Hébétée, j’ai libéré mes mains, me suis mise à quatre pattes, pour rouler et me mettre en position assise. Un étourdissement m’a submergée. J’ai laissé retomber ma tête entre mes genoux. Mon nez coulait, du sang ou de la salive dégouttait de ma bouche. Mes mains tremblaient quand j’ai voulu m’essuyer le visage avec un coin d’écharpe. J’étais prête à fondre en larmes.
Le vent faisait trembler les vitres cassées du théâtre abandonné. Comment s’appelait-il déjà ? Yale ? York ? Cela me semblait d’une importance extraordinaire. Je m’en souvenais tout à l’heure, pourquoi cela ne me revenait-il pas ? J’avais perdu tout sens de l’orientation. J’ai commencé à grelotter de manière incœrcible, de froid, de peur, et peut-être de soulagement.
Dès que le malaise s’est estompé, je me suis levée et, à tout petits pas, j’ai longé l’édifice pour jeter un œil dans la rue. Pas un chat en vue.
Les jambes en coton, j’ai titubé en direction de la maison. Je ne pouvais faire un pas sans lancer un regard par-dessus mon épaule. Les rares personnes que je croisais détournaient le regard, passaient bien au large. Encore une qui a trop bu.
Dix minutes après, j’étais assise sur mon lit, faisant l’inventaire de mes blessures. Mes pupilles réagissaient toujours en coordination. Pas d’engourdissement. Pas de nausée.

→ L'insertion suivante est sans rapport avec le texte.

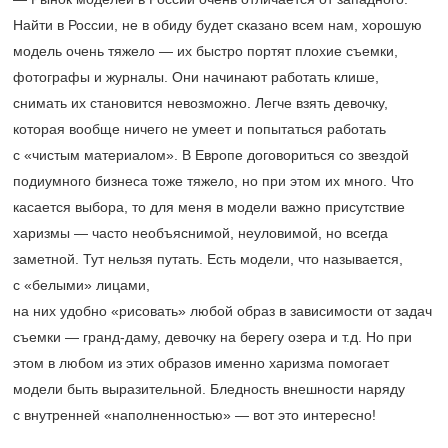
Найти в России, не в обиду будет сказано всем нам, хорошую
модель очень тяжело — их быстро портят плохие съемки,
фотографы и журналы. Они начинают работать клише,
снимать их становится невозможно. Легче взять девочку,
которая вообще ничего не умеет и попытаться работать
с «чистым материалом». В Европе договориться со звездой
подиумного бизнеса тоже тяжело, но при этом их много. Что
касается выбора, то для меня в модели важно присутствие
харизмы — часто необъяснимой, неуловимой, но всегда
заметной. Тут нельзя путать. Есть модели, что называется,
с «белыми» лицами,
на них удобно «рисовать» любой образ в зависимости от задач
съемки — гранд-даму, девочку на берегу озера и т.д. Но при
этом в любом из этих образов именно харизма помогает
модели быть выразительной. Бледность внешности наряду
с внутренней «наполненностью» — вот это интересно!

L’écharpe avait été une semi-bénédiction. D’un côté, mon agresseur s’en était servi pour mieux me tenir, et par ailleurs cela avait amorti les coups. J’avais quelques coupures et des éraflures sur le côté droit du visage mais sans doute pas de traumatisme crânien.
« Pas mal pour quelqu’un qui vient d’échapper à une agression », me suis-je dit en me glissant entre les draps. Mais de quel type d’agression s’agissait-il ? Le type ne m’avait rien volé. Qu’est-ce qui l’avait fait s’en aller ? Avait-il paniqué et laissé tomber ? Avait-il simplement trop bu ? S’était-il rendu compte que je n’étais pas la bonne personne ? Les températures en dessous de zéro excitent rarement les agresseurs sexuels. Quel était son motif ?
Je voulais dormir, mais mon taux d’adrénaline était encore à son maximum. Ou était-ce un symptôme de stress post-traumatique ? Mon tremblement ne s’était pas calmé et le moindre bruit me faisait sursauter.
Fallait-il appeler la police ? Pour dire quoi ? Mes blessures étaient superficielles et on ne m’avait rien volé. Et je n’avais même pas entr’aperçu le type. En parler à Ryan ? La manière dont je l’avais traité de haut en partant me laissait peu de marge de manœuvre. Harry ? Pas question.
Oh, mon Dieu ! Et si Harry revenait seule, serait-il encore là ?
J’ai roulé sur le côté pour regarder l’heure. Deux heures trente-sept. Où diable était-elle passée ?
J’ai touché ma lèvre meurtrie. Allait-elle le remarquer ? Probablement. Harry avait l’instinct d’un chat sauvage. Rien ne lui échappait. J’ai envisagé des explications bidon. Les portes, ça marchait toujours. Ou le fait que c’est toujours le visage qui porte quand on glisse sur la glace avec les mains enfoncées dans les poches.
Mes paupières se fermaient. Puis de nouveau j’avais les yeux grands ouverts, avec la sensation d’un genou sur mon dos, d’une respiration haletante à mon oreille.
Quelle heure ? Trois heures et quart. Hurley restait-il ouvert si tard ? Était-elle partie avec Ryan ?
« Où es-tu, Harry ? » ai-je demandé à la luminosité verte des chiffres.
L’envie qu’elle rentre me tenait éveillée, l’envie de ne plus être seule.